[Page-level text extractions]

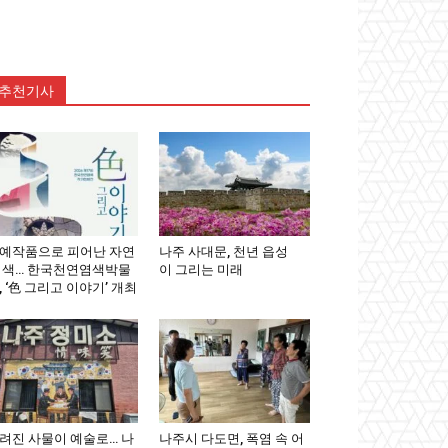
추천기사
예작품으로 피어난 자연
나주 사대문, 천년 읍성
 색… 한국천연염색박물
이 그리는 미래
, ‘色 그리고 이야기’ 개최
려진 사물이 예술로… 나
나주시 다도면, 폭염 속 어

YOUR TASK: Retype all the data exactly, please, without pictures.

REPLY:
추천기사
예작품으로 피어난 자연
나주 사대문, 천년 읍성
 색… 한국천연염색박물
이 그리는 미래
, ‘色 그리고 이야기’ 개최
려진 사물이 예술로… 나
나주시 다도면, 폭염 속 어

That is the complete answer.